Part 2 commenced with a review of definitions of typical speech acquisition, phonological theories, and research design and methods for studying speech acquisition that informed the methodology of this doctoral research. Paper 3 described the conceptualisation and operationalisation of the Vietnamese Speech Assessment (VSA, Phạm, Le, & McLeod, 2016) used to elicit speech samples during data collection. The main findings of this doctoral research were presented in Papers 4 and 5.
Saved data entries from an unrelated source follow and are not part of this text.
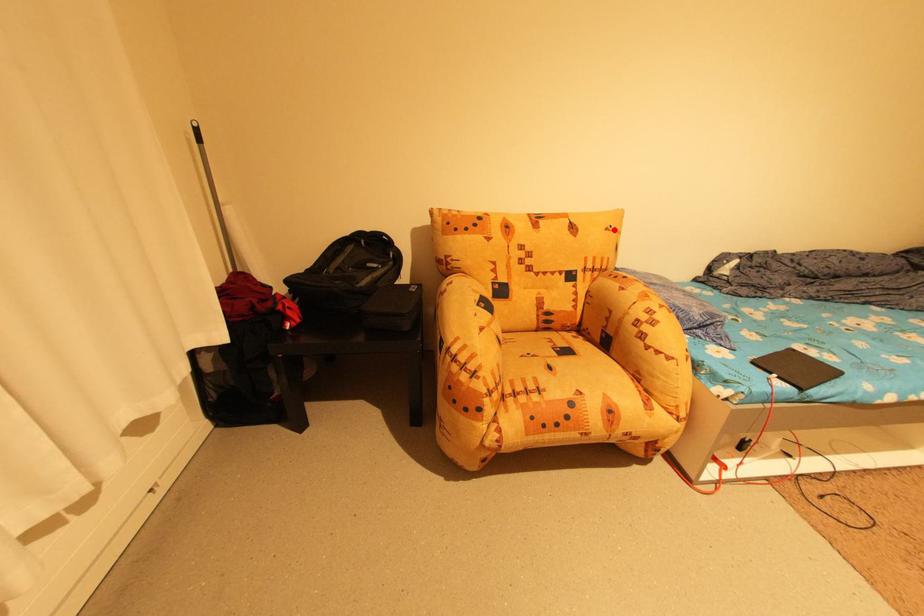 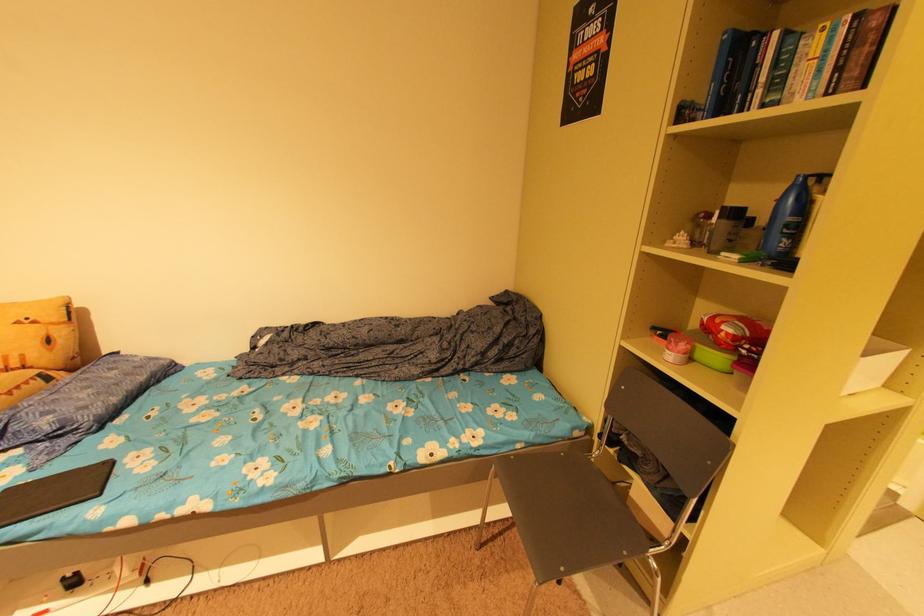 The point at the highlighted location is marked in the first image. Where is the corresponding point in the second image?

(23, 323) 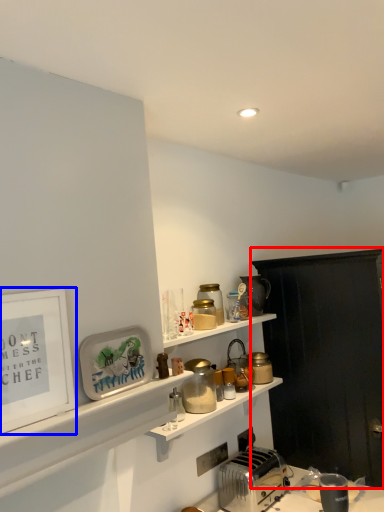 Question: Which object is closer to the camera taking this photo, cabinetry (highlighted by a red box) or picture frame (highlighted by a blue box)?

Choices:
 (A) cabinetry
 (B) picture frame

Answer: (B) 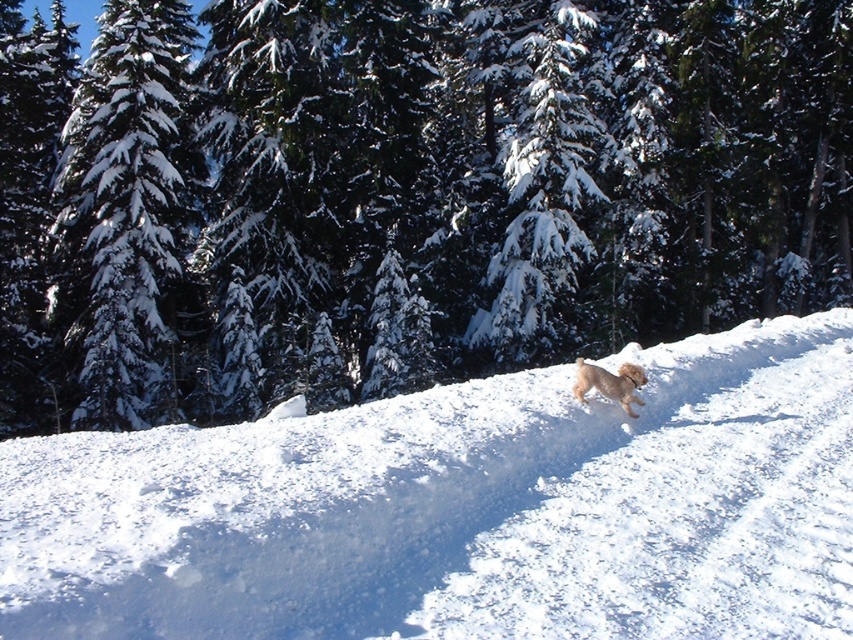 Question: Does green snow-covered tree at upper left appear on the left side of fuzzy golden dog at center?

Choices:
 (A) no
 (B) yes

Answer: (B)

Question: Which of the following is the closest to the observer?

Choices:
 (A) (467, 184)
 (B) (138, 106)
 (C) (741, 499)

Answer: (C)

Question: Which point appears closest to the camera in this image?

Choices:
 (A) (399, 440)
 (B) (585, 381)
 (C) (170, 259)
 (D) (123, 304)

Answer: (A)

Question: Is green matte tree at upper center smaller than green snow-covered tree at upper left?

Choices:
 (A) yes
 (B) no

Answer: (B)

Question: Is green matte tree at upper center smaller than green snow-covered tree at upper left?

Choices:
 (A) no
 (B) yes

Answer: (A)

Question: Which of the following is the closest to the observer?

Choices:
 (A) (85, 481)
 (B) (131, 244)
 (C) (403, 244)

Answer: (A) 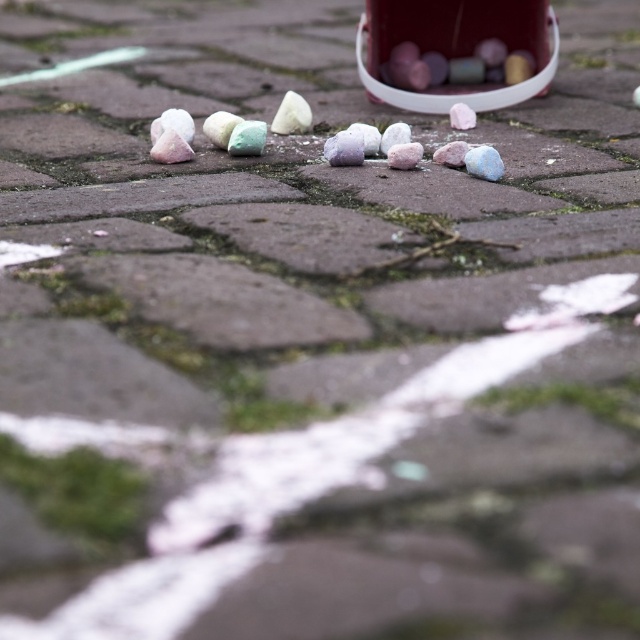 You are a child holding a ruler and want to measure the distance between the glossy plastic cotton candy at upper right and the white matte rock at center. Can you accurately measure this distance with your ruler?

The distance between the glossy plastic cotton candy at upper right and the white matte rock at center is 20.57 inches, so yes, you can accurately measure this distance with your ruler since it is a standard measurement.

You are standing on the cobblestone pavement and see the white matte rock at center and the white matte cotton candy at center. Which object is closer to you?

The white matte rock at center is closer to you because it is in front of the white matte cotton candy at center.

You are a child trying to reach for the cotton candies in the image. Which one can you grab first without moving your position? The glossy plastic cotton candy at upper right or the white matte cotton candy at center?

The glossy plastic cotton candy at upper right is closer to you, so you can grab it first without moving your position. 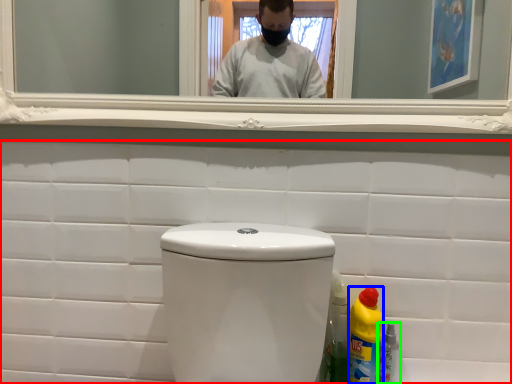 Question: Based on their relative distances, which object is nearer to porcelain (highlighted by a red box)? Choose from bottle (highlighted by a blue box) and bottle (highlighted by a green box).

Choices:
 (A) bottle
 (B) bottle

Answer: (A) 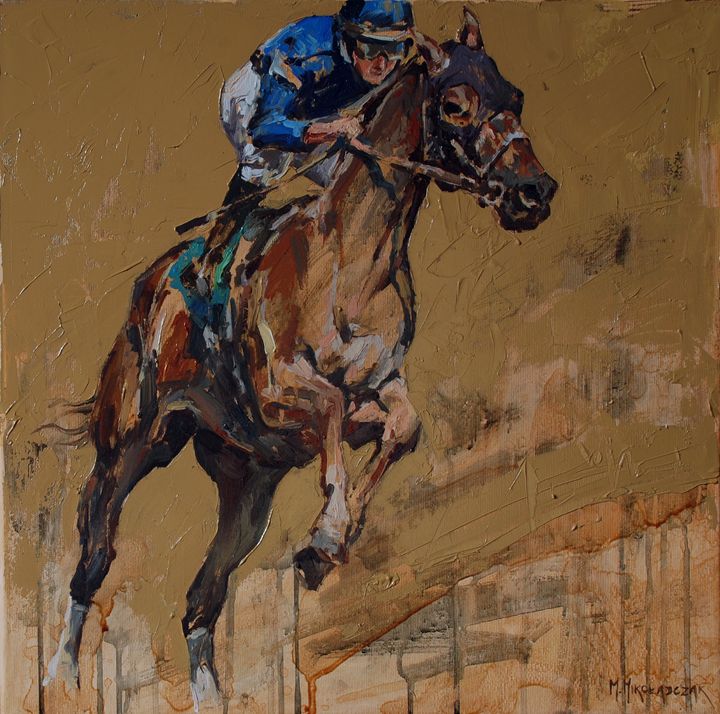 Identify the location of paint. (544, 432). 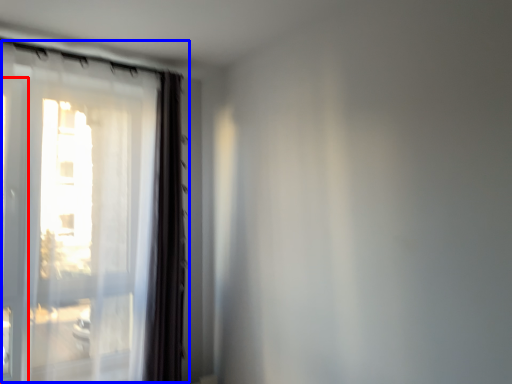 Question: Which object appears closest to the camera in this image, screen door (highlighted by a red box) or window (highlighted by a blue box)?

Choices:
 (A) screen door
 (B) window

Answer: (A) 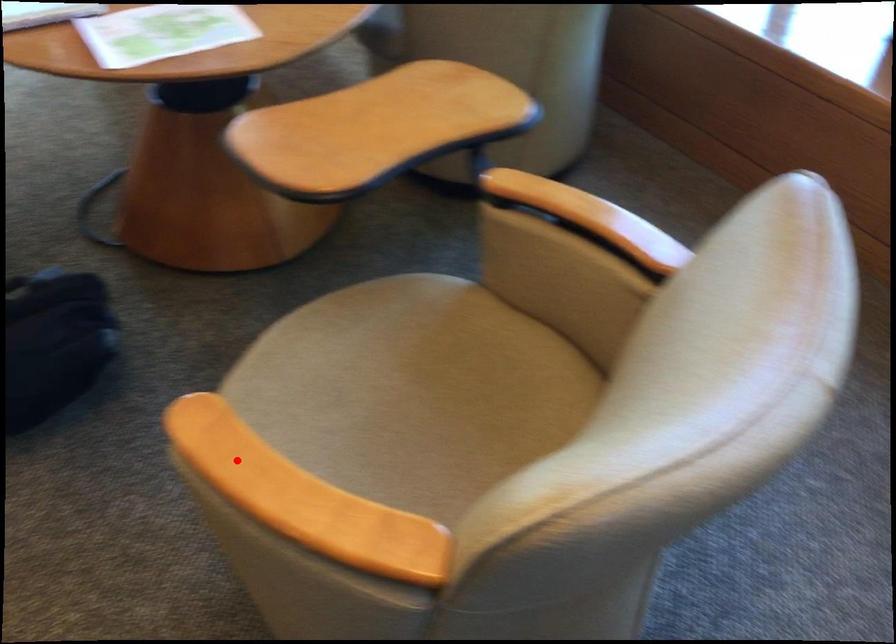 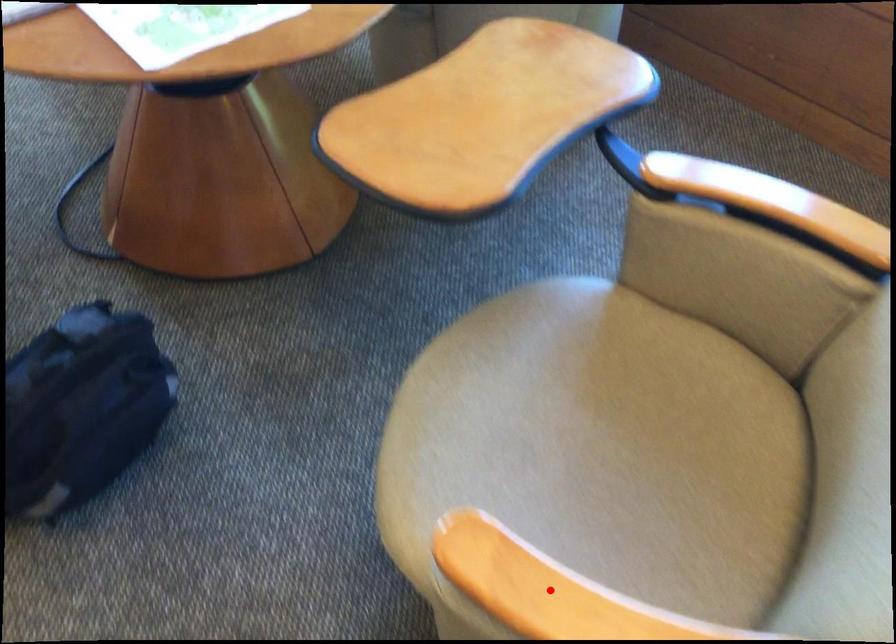 Looking at this image, I am providing you with two images of the same scene from different viewpoints. A red point is marked on the first image and another point is marked on the second image. Are the points marked in image1 and image2 representing the same 3D position?

Yes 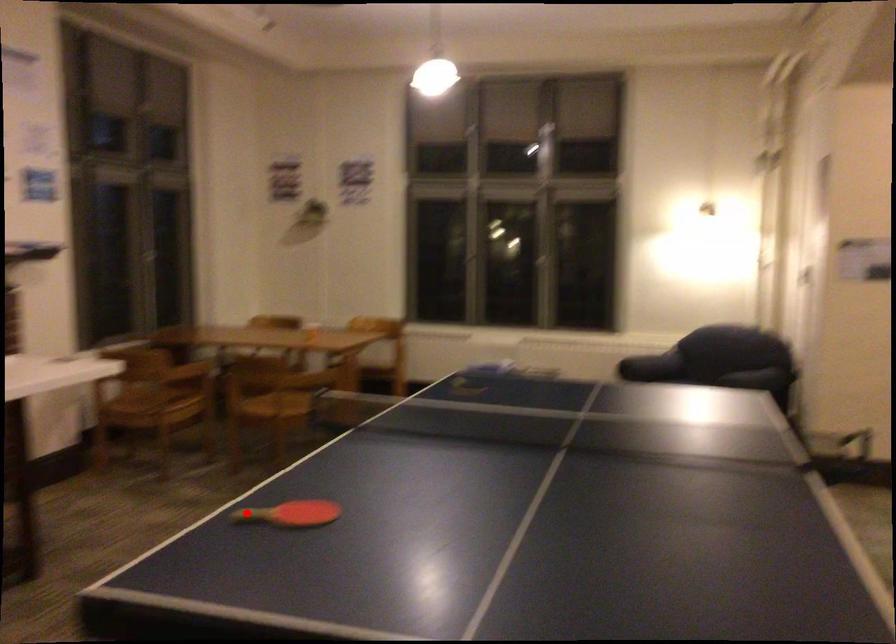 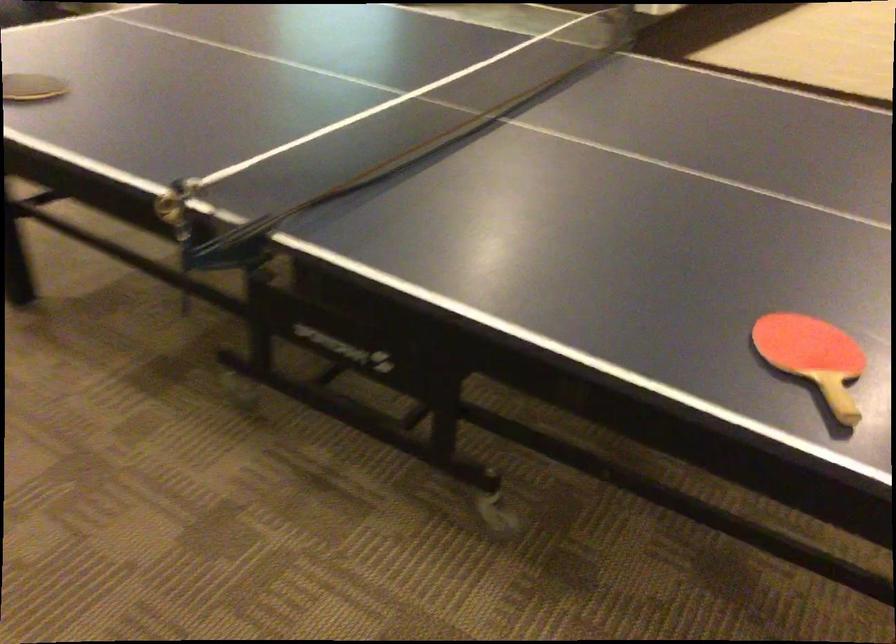 Question: I am providing you with two images of the same scene from different viewpoints. A red point is marked on the first image. Is the red point's position out of view in image 2?

Choices:
 (A) Yes
 (B) No

Answer: (B) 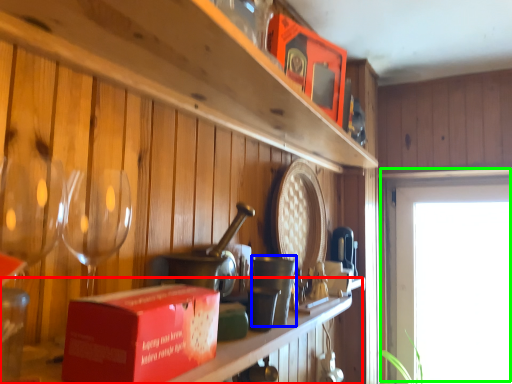 Question: Estimate the real-world distances between objects in this image. Which object is closer to table (highlighted by a red box), tableware (highlighted by a blue box) or window (highlighted by a green box)?

Choices:
 (A) tableware
 (B) window

Answer: (A) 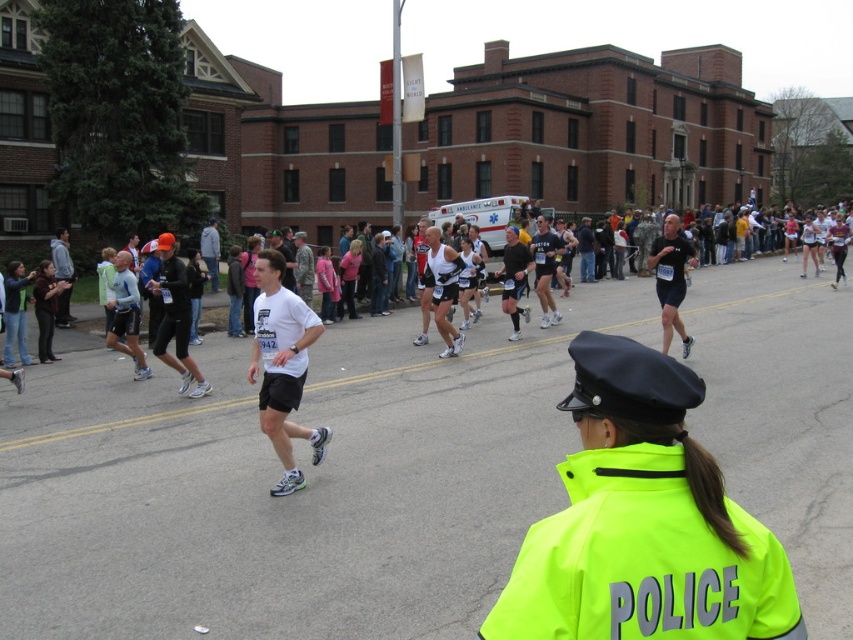 You are a photographer positioned at the marathon event. You need to capture a photo where both the neon yellow jacket at center and the matte black shorts at center are visible. Based on their heights, which object should you focus on first to ensure both are in the frame?

The neon yellow jacket at center is not as tall as matte black shorts at center, so you should focus on the matte black shorts at center first to ensure both are in the frame.

You are a photographer positioned at the front of the marathon route. You want to capture a photo of the neon yellow jacket at center and the matte black shorts at center. Which object will appear larger in your photo?

The neon yellow jacket at center will appear larger in the photo because it is closer to the viewer than the matte black shorts at center. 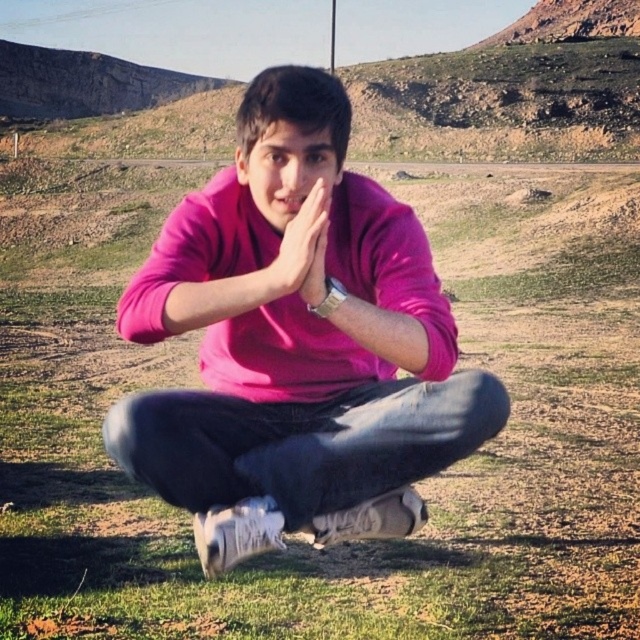 Is green grass at center to the right of pink matte hands at center from the viewer's perspective?

No, green grass at center is not to the right of pink matte hands at center.

Is green grass at center wider than pink matte hands at center?

Yes, green grass at center is wider than pink matte hands at center.

Where is `green grass at center`? green grass at center is located at coordinates (417, 486).

Find the location of a particular element. green grass at center is located at coordinates (417, 486).

Can you confirm if green grass at center is shorter than pink matte sweater at center?

In fact, green grass at center may be taller than pink matte sweater at center.

This screenshot has width=640, height=640. I want to click on green grass at center, so click(x=417, y=486).

Describe the element at coordinates (296, 346) in the screenshot. I see `pink matte sweater at center` at that location.

Between pink matte sweater at center and pink matte hands at center, which one appears on the right side from the viewer's perspective?

pink matte hands at center

Where is `pink matte sweater at center`? The image size is (640, 640). pink matte sweater at center is located at coordinates 296,346.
Paper 4 described speech acquisition of 195 typically developing Northern Vietnamese children aged 2;2-5;11 years. Relational analyses were used to measure speech accuracy, phoneme acquisition, non-adult realisations, and phonological patterns/processes that resulted in four main findings. First, the accuracy scores of consonants, semivowels, vowels, and tones for Northern Vietnamese-speaking children were higher as age increased demonstrating the improvement of speech production accuracy with age. Second, by the age of 5;5-5;11, these Northern Vietnamese-speaking children had acquired all Vietnamese consonants, semivowels, vowels, and tones, with the exception of the initial-syllable consonants /ɲ, s, z, x/, the within syllable semivowel /w/, tone 3 (creaky thanh ngã), and tone 4 (dipping-rising thanh hỏi). Third, typical non-adult realisations of Northern Vietnamese consonants, semivowels, and tones were identified and variability of non-adult productions decreased in the older age groups. Fourth, common phonological patterns for younger children were fronting, stopping, deaspiration, aspiration, and semivowel deletion, and for older children were fronting and deaspiration. The children’s age and maternal education but not sex were found to influence the children’s speech accuracy. 

Paper 5 described parent-reported data regarding intelligibility of 181 Northern Vietnamese-speaking children aged 2;0-5;11 years and included validation of the Intelligibility in Context Scale: Vietnamese (ICS-VN, McLeod, Harrison, & McCormack, 2012). The mean ICS-VN score of Northern Vietnamese-speaking children was 4.43 (out of maximum 5.00) indicating that these children were “usually” to “always” intelligible. The ICS-VN scores were rated as significantly different between communication partners (higher ICS scores for family members and lower for strangers) and between children whose parents were and were not concerned about their speech and language skills (higher ICS scores for children with no concern). Additionally, factors significantly influencing the ICS-VN scores of Northern Vietnamese-speaking children were children’s age, parents’ occupation level, and mothers’ educational level but not children’s sex or fathers’ educational level.

The findings of this doctoral research provide emerging evidence about Northern Vietnamese-speaking children’s typical speech acquisition to inform policy and practice regarding the Vietnamese Government’s Developmental Standard 15 “Trẻ biết sử dụng lời nói để giao tiếp” (The child uses speech to communicate), Item 65 “Nói rõ ràng” (To speak clearly) and Item 70 “Kể về một sự việc hoặc hiện tượng nào đó để người khác hiểu được” (To narrate an event or a fact intelligibly to others). The findings also provide emerging evidence for professionals in Viet Nam and other countries to assist with the identification of children with speech sound disorders. The doctoral research introduces and validates two assessment tools (VSA and ICS-VN) for clinical and research use with Northern Vietnamese-speaking children. The study presented in this doctoral research is aligned with other international studies about speech acquisition providing a reference for future researchers in Viet Nam.